36. Destroy you

10.2K 658 116
                                    

Udah siap dibikin darah tinggi lagi?
Ayok Bismillah dulu

•••🕊•••

Rencana liburan yang sudah disusun sedemikian rupa pada akhirnya harus pupus begitu saja. Menghabiskan waktu libur dengan sebuah masalah yang belum terselesaikan bukannya hal yang menyenangkan.

Sore itu, Jovan yang baru saja kembali dari kantornya segera disuguhkan oleh sang istri yang tengah menonton televisi bersama satu toples cookies dipangkuannya. Kanaya sama sekali tak mempedulikan kehadiran sang suami, dia terlalu fokus dengan serial kartun sembari melahap cookies buatan Bi Susi.

"Assalamualaikum ...."

Laki-laki itu menghela, langkah gontai mengajak Jovan untuk mendekat, mendaratkan diri di samping Kanaya.

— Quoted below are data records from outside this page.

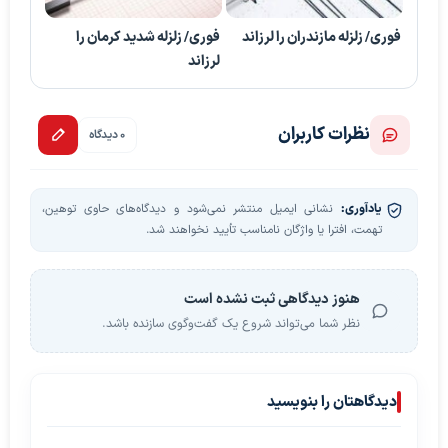
فوری/ زلزله مازندران را لرزاند
فوری/ زلزله شدید کرمان را
لرزاند
نظرات کاربران
0 دیدگاه
یادآوری:
نشانی ایمیل منتشر نمی‌شود و دیدگاه‌های حاوی توهین،
تهمت، افترا یا واژگان نامناسب تأیید نخواهند شد.
هنوز دیدگاهی ثبت نشده است
نظر شما می‌تواند شروع یک گفت‌وگوی سازنده باشد.
دیدگاهتان را بنویسید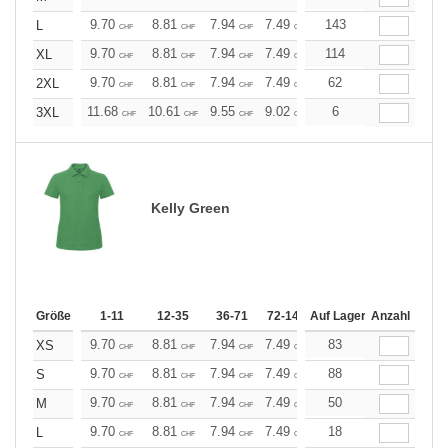
9.70
8.81
7.94
7.49
7.05
143
6.61
L
CHF
CHF
CHF
CHF
CHF
CHF
9.70
8.81
7.94
7.49
7.05
114
6.61
XL
CHF
CHF
CHF
CHF
CHF
CHF
9.70
8.81
7.94
7.49
7.05
62
6.61
2XL
CHF
CHF
CHF
CHF
CHF
CHF
11.68
10.61
9.55
9.02
8.49
6
7.96
3XL
CHF
CHF
CHF
CHF
CHF
CHF
Kelly Green
Größe
1-11
12-35
36-71
72-143
Auf Lager
144-287
Anzahl
288 +
Me
9.70
8.81
7.94
7.49
7.05
83
6.61
XS
CHF
CHF
CHF
CHF
CHF
CHF
9.70
8.81
7.94
7.49
7.05
88
6.61
S
CHF
CHF
CHF
CHF
CHF
CHF
9.70
8.81
7.94
7.49
7.05
50
6.61
M
CHF
CHF
CHF
CHF
CHF
CHF
9.70
8.81
7.94
7.49
7.05
18
6.61
L
CHF
CHF
CHF
CHF
CHF
CHF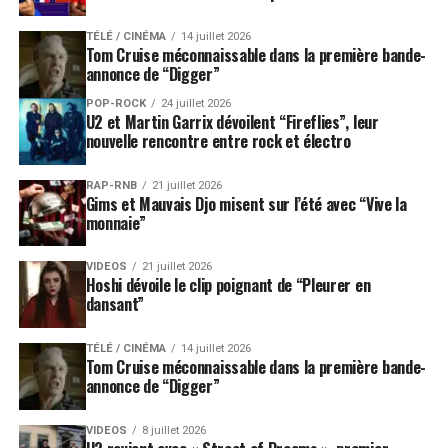
Salvatore, «
je suis conscient que c’est un très beau
cadeau qu’on m’a fait
».
TÉLÉ / CINÉMA
14 juillet 2026
Tom Cruise méconnaissable dans la première bande-
annonce de “Digger”
LES ALBUMS DE
SALVATORE ADAMO
SONT
POP-ROCK
24 juillet 2026
U2 et Martin Garrix dévoilent “Fireflies”, leur
DISPONIBLES SUR
ITUNES
ET AMAZON
nouvelle rencontre entre rock et électro
Label : Polydor
RAP-RNB
21 juillet 2026
Gims et Mauvais Djo misent sur l’été avec “Vive la
SUJETS ASSOCIÉS:
ALAIN SOUCHON
BENABAR
CALI
CALOGERO
ISABELLE BOULAY
JEANNE CHERHAL
monnaie”
JULIEN DORE
LAURENT VOULZY
OLIVIA RUIZ
RAPHAEL
SALVATORE ADAMO
THOMAS DUTRONC
VIDEOS
21 juillet 2026
Hoshi dévoile le clip poignant de “Pleurer en
dansant”
TÉLÉ / CINÉMA
14 juillet 2026
Tom Cruise méconnaissable dans la première bande-
annonce de “Digger”
VIDEOS
8 juillet 2026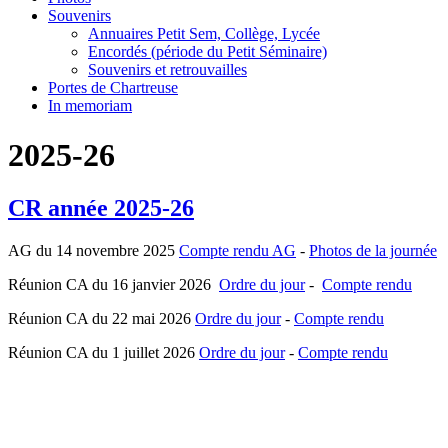
Souvenirs
Annuaires Petit Sem, Collège, Lycée
Encordés (période du Petit Séminaire)
Souvenirs et retrouvailles
Portes de Chartreuse
In memoriam
2025-26
CR année 2025-26
AG du 14 novembre 2025
Compte rendu AG
-
Photos de la journée
Réunion CA du 16 janvier 2026
Ordre du jour
-
Compte rendu
Réunion CA du 22 mai 2026
Ordre du jour
-
Compte rendu
Réunion CA du 1 juillet 2026
Ordre du jour
-
Compte rendu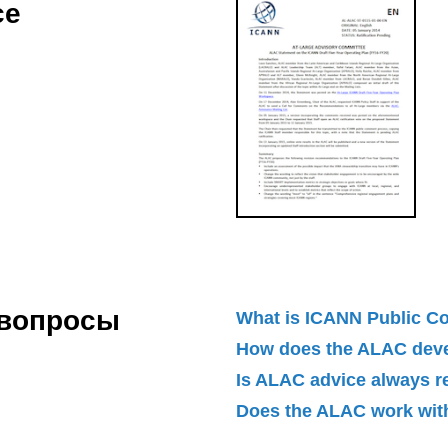
ce
 вопросы
What is ICANN Public 
How does the ALAC dev
Is ALAC advice always 
Does the ALAC work with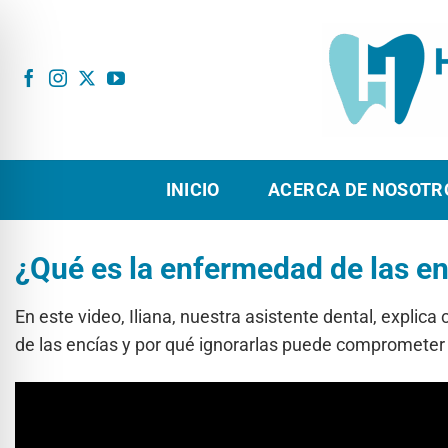
Ir
al
contenido
INICIO
ACERCA DE NOSOTR
¿Qué es la enfermedad de las e
En este video, Iliana, nuestra asistente dental, explic
de las encías y por qué ignorarlas puede comprometer 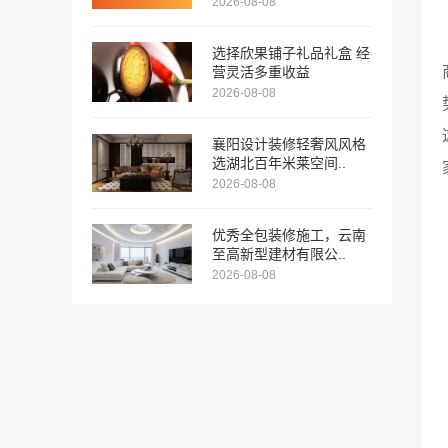
2026-08-08
选择欣果铺子礼品礼盒 经
营灵活多重收益
2026-08-08
襄阳设计装修轻奢风风格
选湖北百年米莱空间..
2026-08-08
优秀全包装修施工，云南
至高新型建材有限公..
2026-08-08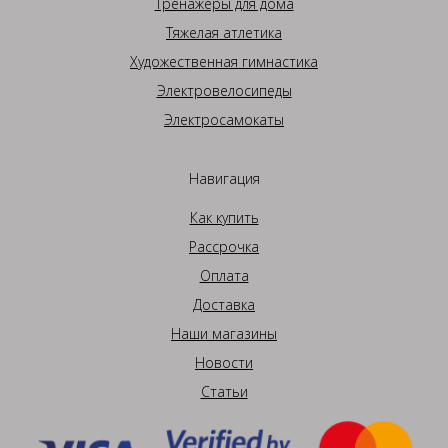
Тренажеры для дома
Тяжелая атлетика
Художественная гимнастика
Электровелосипеды
Электросамокаты
Навигация
Как купить
Рассрочка
Оплата
Доставка
Наши магазины
Новости
Статьи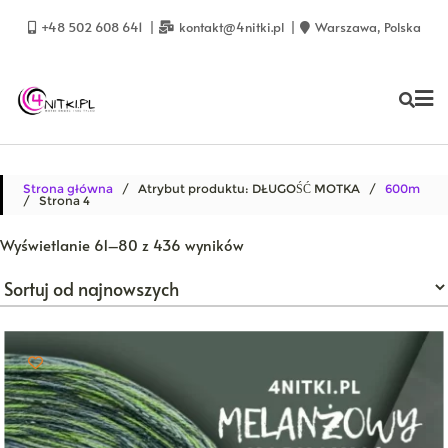
Skip
to
+48 502 608 641
kontakt@4nitki.pl
Warszawa, Polska
content
Strona główna
/ Atrybut produktu: DŁUGOŚĆ MOTKA /
600m
/ Strona 4
Posortowane
Wyświetlanie 61–80 z 436 wyników
według
najnowszych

"Kalo ada orang salam itu dijawab, Nay."

"Waalaikumsalam," jawab Kanaya seadanya.

Lagi-lagi Kanaya mengacuhkannya, dan lihatlah sekarang, bahkan gadis itu tak sedikitpun menoleh ke arahnya barang sedetik.

"Naya ... kamu masih marah? Aku harus gimana biar kamu percaya, hm?"

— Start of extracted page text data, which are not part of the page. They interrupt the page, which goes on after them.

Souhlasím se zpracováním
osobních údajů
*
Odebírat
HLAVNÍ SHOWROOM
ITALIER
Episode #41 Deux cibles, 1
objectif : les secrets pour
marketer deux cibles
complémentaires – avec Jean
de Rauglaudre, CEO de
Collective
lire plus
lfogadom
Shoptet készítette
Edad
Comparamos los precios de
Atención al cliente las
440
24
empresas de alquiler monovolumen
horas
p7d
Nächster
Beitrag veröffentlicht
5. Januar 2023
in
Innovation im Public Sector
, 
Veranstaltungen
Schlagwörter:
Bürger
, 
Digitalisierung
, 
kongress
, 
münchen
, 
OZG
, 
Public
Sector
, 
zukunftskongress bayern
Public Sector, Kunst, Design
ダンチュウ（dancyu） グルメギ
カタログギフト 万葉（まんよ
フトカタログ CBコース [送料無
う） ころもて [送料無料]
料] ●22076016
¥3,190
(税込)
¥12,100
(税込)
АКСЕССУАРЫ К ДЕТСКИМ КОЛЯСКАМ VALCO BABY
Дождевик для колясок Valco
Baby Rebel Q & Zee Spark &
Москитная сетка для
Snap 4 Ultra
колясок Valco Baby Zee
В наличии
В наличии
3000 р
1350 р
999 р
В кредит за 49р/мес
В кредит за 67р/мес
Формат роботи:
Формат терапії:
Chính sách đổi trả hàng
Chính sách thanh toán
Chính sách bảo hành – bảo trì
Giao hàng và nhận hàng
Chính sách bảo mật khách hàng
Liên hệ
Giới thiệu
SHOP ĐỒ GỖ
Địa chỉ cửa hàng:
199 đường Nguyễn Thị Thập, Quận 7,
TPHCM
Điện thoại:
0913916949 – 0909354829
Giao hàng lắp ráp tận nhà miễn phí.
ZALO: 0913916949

Seolah berbicara dengan benda mati, Jovan memilih merebut toples cookies dari sang istri.

"Ih! Balikin!" sahut Kanaya, berusaha meraih kembali toples itu dari tangan Jovan.

"Jawab semua pertanyaan aku, Kanaya. Jangan bikin aku bingung dengan semua sikap kamu ini. Sekali aja, apa kamu bisa bersikap dewasa?" ucapnya, menatap lamat Kanaya yang sudah mengeratkan rahang.

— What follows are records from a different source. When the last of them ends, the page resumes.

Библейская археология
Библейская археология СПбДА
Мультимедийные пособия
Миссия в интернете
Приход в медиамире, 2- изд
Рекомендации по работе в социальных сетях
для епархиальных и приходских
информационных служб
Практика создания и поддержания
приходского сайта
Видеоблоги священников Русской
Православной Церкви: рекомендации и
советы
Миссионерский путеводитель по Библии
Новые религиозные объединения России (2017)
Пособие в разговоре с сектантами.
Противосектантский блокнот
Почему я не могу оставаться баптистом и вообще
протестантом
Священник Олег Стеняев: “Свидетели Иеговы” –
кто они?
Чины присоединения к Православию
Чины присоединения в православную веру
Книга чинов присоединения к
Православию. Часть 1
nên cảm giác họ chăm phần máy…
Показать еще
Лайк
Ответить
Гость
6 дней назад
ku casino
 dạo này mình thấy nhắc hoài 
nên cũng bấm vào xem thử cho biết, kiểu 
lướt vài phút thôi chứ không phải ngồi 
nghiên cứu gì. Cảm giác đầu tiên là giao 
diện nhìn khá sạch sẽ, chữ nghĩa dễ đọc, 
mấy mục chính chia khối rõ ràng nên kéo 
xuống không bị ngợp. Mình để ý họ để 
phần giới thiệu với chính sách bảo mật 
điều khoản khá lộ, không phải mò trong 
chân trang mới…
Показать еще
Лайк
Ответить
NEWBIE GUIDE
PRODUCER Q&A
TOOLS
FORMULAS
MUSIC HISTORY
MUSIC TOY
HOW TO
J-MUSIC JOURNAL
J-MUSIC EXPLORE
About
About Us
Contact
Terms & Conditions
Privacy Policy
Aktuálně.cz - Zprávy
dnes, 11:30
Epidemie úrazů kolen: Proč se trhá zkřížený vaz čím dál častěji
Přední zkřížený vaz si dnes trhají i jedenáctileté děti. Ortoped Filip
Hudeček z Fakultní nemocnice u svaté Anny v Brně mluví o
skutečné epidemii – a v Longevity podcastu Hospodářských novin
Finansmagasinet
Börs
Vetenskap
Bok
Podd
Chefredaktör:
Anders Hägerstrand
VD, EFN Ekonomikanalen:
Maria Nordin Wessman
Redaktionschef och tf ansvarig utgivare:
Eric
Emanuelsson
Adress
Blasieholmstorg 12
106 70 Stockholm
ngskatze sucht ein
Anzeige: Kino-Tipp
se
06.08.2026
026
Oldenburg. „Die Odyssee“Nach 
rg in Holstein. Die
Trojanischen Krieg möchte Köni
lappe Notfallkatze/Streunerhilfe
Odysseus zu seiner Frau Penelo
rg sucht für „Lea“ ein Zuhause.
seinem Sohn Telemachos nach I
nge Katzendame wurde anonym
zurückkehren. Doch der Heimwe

"Naya, jangan anggap pernikahan ini seperti sebuah permainan yang bisa kamu atur sedemikian rupa dan sesuka hati. Kamu gak bisa seperti ini ketika ada masalah, di sini ada aku, harusnya kamu juga pikirin perasaan pasangan kamu, dan coba bicarakan semuanya biar kita punya jalan keluar, sayang."

Kanaya bungkam, ia mencerna ucapan Jovan bulat-bulat. Gadis itu memilih mengalihkan perhatian ke sembarang arah, tidak mau sekedar membalas tatapan memohon sang suami.

"Aku cuma butuh bukti," ucapnya, melipat tangan, dan menatap lurus ke depan.

Suara helaan napas terdengar dari mulut laki-laki itu. "Bukti apa maksud kamu? Kalau kamu percaya sama suami kamu, harusnya kamu gak pernah nuntut bukti itu. Karena aku yakin, tanpa sebuah buktipun, hati kamu sudah tau mana yang benar dan salah, Kanaya. Dengan kamu seperti ini, itu semua sudah membuktikan kalau kamu gak percaya sama aku. Kamu lebih memilih dengar ucapan perempuan itu dari pada suami kamu sendiri."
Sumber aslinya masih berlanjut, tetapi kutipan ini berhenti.